WHAT TO WORK ON: Among the entries below, find each line with "produk" and show it.

GIVEN INFORMATION:
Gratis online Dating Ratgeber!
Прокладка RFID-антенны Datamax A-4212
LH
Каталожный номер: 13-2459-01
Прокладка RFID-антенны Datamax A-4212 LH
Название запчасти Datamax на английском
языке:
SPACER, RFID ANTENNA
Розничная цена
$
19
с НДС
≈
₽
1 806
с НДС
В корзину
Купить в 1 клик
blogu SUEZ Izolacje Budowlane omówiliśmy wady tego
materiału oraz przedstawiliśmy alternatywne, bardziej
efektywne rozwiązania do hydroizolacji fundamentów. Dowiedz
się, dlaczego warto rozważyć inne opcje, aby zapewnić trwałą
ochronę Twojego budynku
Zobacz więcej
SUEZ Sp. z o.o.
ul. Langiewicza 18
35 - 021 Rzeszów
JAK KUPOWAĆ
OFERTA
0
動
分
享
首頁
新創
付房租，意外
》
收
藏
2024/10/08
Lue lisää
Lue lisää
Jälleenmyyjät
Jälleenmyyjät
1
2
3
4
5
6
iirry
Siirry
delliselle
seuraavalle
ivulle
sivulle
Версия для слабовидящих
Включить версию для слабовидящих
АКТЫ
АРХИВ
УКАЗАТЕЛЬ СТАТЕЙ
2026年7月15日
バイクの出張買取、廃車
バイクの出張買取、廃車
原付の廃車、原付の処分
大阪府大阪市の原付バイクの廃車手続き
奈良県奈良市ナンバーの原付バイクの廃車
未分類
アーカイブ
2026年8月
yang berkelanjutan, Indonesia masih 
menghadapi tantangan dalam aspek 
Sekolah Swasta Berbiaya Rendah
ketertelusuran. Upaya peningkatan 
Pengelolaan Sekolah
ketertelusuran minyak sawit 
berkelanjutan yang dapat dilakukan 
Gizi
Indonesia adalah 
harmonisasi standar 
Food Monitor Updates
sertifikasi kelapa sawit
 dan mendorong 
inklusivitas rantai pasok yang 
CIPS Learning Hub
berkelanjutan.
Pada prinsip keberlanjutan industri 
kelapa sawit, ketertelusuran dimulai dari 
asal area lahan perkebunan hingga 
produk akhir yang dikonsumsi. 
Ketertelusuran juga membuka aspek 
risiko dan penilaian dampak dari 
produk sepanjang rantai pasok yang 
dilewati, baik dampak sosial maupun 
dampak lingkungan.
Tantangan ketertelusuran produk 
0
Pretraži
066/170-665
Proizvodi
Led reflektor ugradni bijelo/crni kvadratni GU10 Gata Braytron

SOLVED EXERCISE:
produk akhir yang dikonsumsi. 
produk sepanjang rantai pasok yang 
Tantangan ketertelusuran produk 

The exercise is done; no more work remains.